In the entries below, find the line with "Image resolution: width=1568, height=788." and the line with "Términos y Condiciones (573, 1246)"; reproduce those two lines and all lines between them exactly, without pictures.

[Data items]
--------------------------------
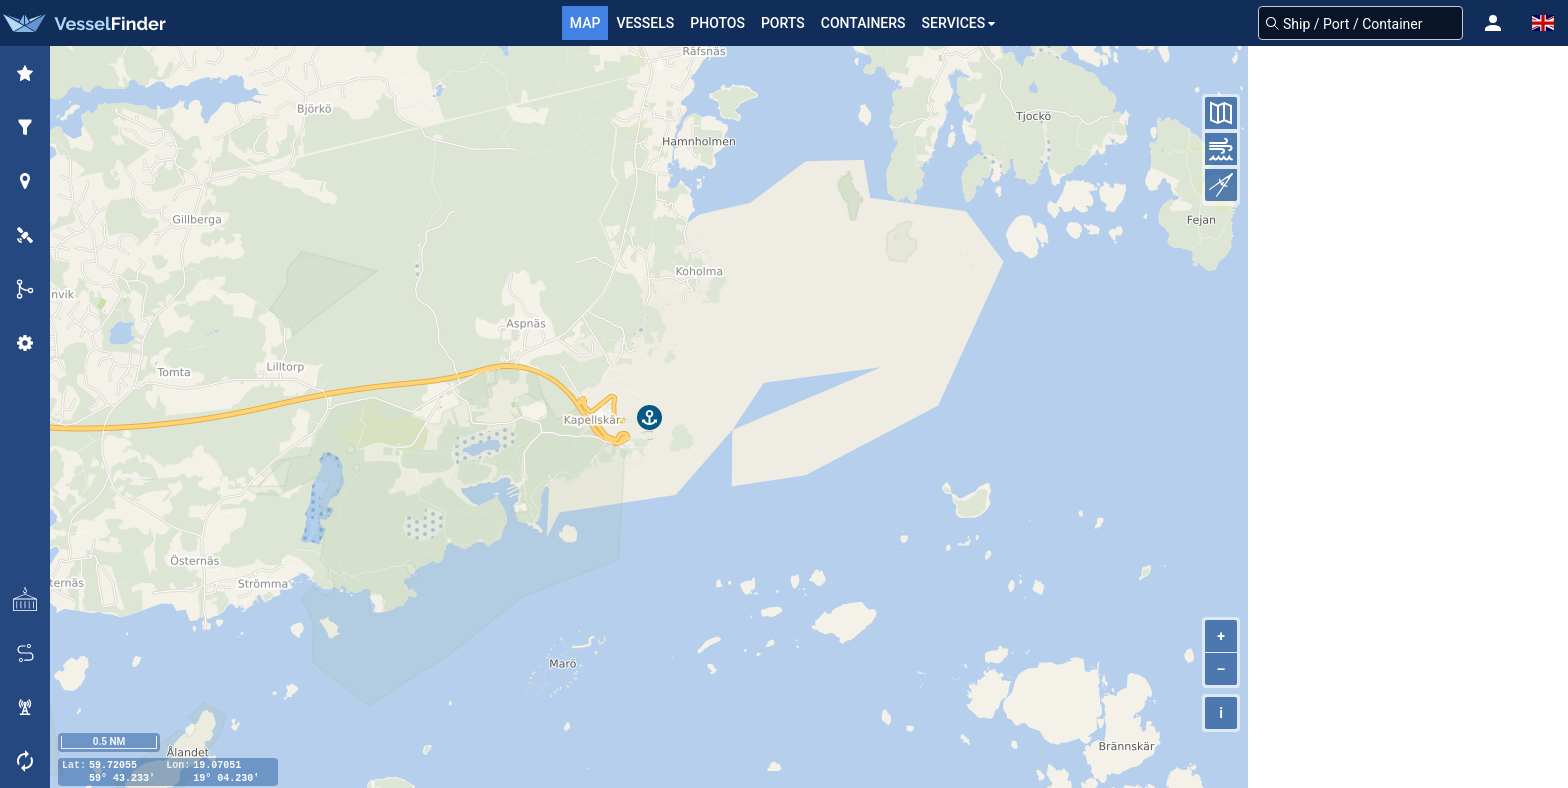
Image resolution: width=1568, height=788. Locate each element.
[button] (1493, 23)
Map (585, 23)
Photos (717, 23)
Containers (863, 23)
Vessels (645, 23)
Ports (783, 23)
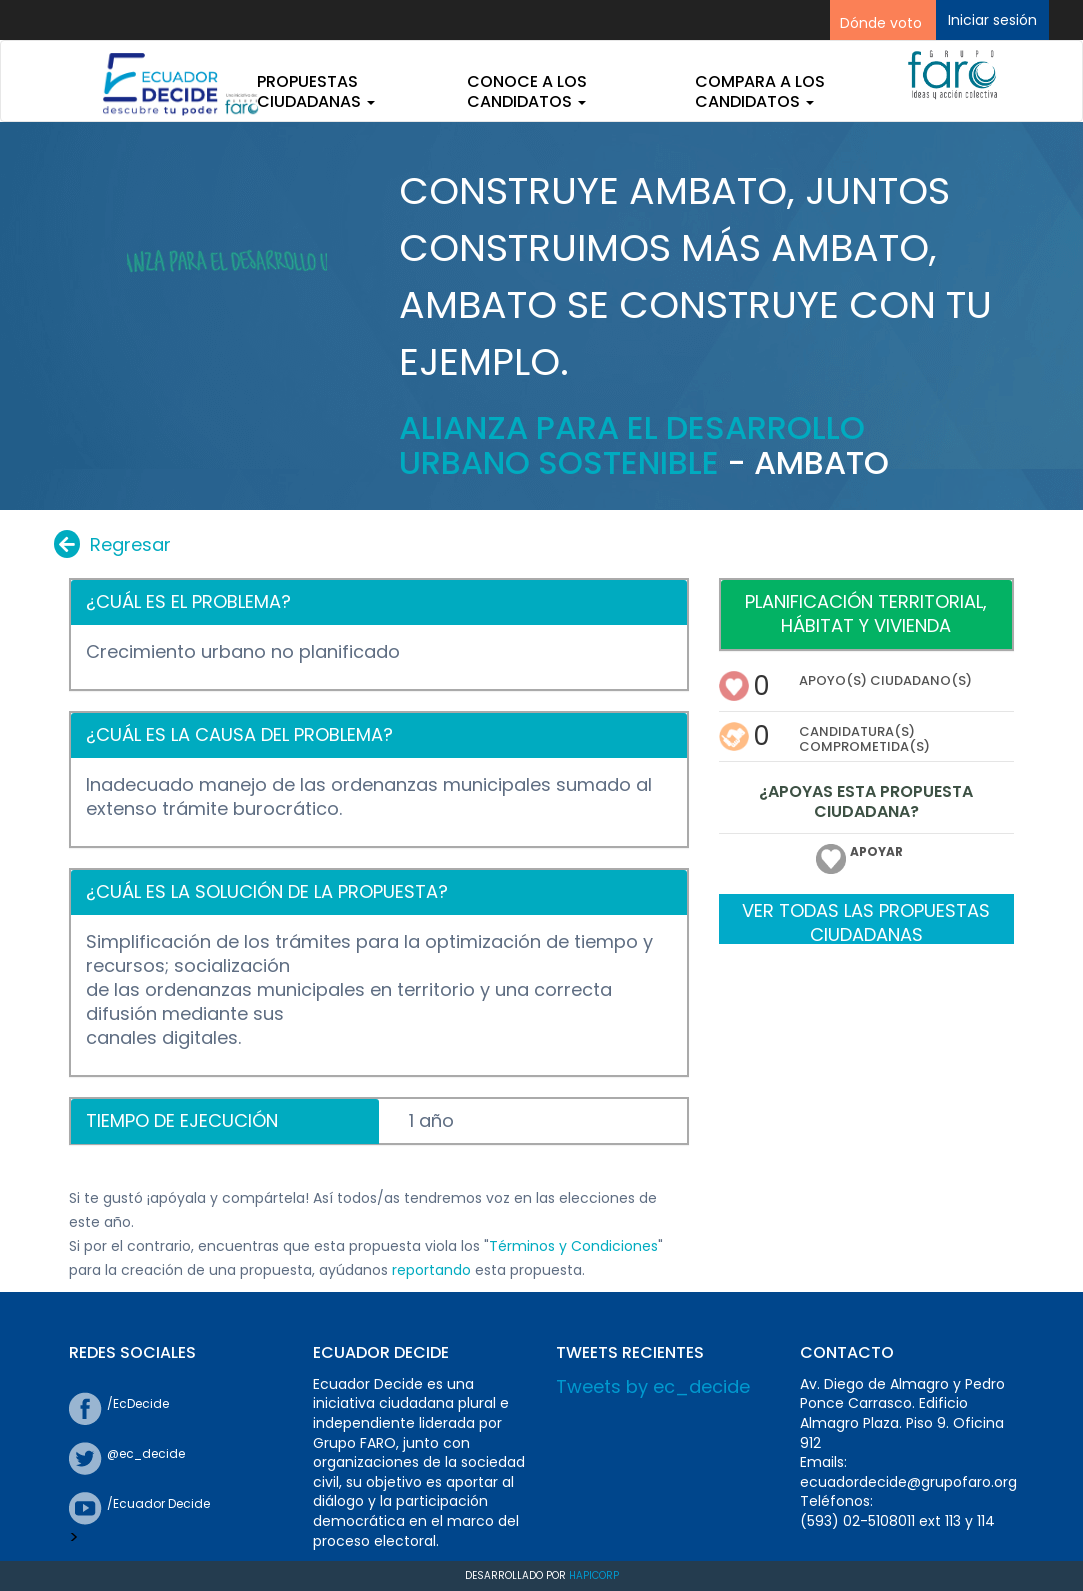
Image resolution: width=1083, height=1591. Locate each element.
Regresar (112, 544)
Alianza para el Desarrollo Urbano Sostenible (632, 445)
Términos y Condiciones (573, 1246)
--------------------------------
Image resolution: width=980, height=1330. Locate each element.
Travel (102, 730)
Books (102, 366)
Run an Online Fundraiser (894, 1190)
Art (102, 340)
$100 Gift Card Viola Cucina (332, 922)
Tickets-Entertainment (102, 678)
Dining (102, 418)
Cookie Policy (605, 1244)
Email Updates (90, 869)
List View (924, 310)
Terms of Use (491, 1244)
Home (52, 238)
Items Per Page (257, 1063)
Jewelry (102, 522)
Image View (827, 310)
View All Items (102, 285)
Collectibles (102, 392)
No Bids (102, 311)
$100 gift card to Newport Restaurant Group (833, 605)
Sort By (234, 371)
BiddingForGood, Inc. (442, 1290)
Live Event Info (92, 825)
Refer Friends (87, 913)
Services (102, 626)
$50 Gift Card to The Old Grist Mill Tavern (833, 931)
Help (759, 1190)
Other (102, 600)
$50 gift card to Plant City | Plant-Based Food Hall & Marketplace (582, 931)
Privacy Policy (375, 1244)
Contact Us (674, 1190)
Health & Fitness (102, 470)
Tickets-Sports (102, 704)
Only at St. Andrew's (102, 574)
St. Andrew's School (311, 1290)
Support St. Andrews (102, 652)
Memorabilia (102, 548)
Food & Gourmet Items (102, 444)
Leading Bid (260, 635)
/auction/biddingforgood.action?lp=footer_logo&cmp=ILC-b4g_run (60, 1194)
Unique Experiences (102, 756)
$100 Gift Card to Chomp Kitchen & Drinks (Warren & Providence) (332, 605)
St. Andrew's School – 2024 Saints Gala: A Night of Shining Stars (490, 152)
--------------------------------
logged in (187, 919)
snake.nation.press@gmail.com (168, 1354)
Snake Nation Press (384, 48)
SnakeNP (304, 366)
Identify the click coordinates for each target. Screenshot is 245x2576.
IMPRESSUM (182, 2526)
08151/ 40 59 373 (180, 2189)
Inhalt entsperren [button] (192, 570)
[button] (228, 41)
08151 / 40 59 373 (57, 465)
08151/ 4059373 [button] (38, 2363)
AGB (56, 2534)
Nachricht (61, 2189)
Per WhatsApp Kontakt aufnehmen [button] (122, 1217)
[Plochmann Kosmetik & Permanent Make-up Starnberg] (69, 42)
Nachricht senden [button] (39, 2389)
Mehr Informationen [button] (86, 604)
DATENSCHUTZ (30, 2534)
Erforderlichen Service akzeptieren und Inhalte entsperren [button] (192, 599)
--------------------------------
_Response to the task_:
Image resolution: width=1568, height=788. Locate each element.
[button] (1493, 23)
Map (585, 23)
Photos (717, 23)
Containers (863, 23)
Vessels (645, 23)
Ports (783, 23)
Image resolution: width=1083, height=1591. Locate each element.
Regresar (112, 544)
Alianza para el Desarrollo Urbano Sostenible (632, 445)
Términos y Condiciones (573, 1246)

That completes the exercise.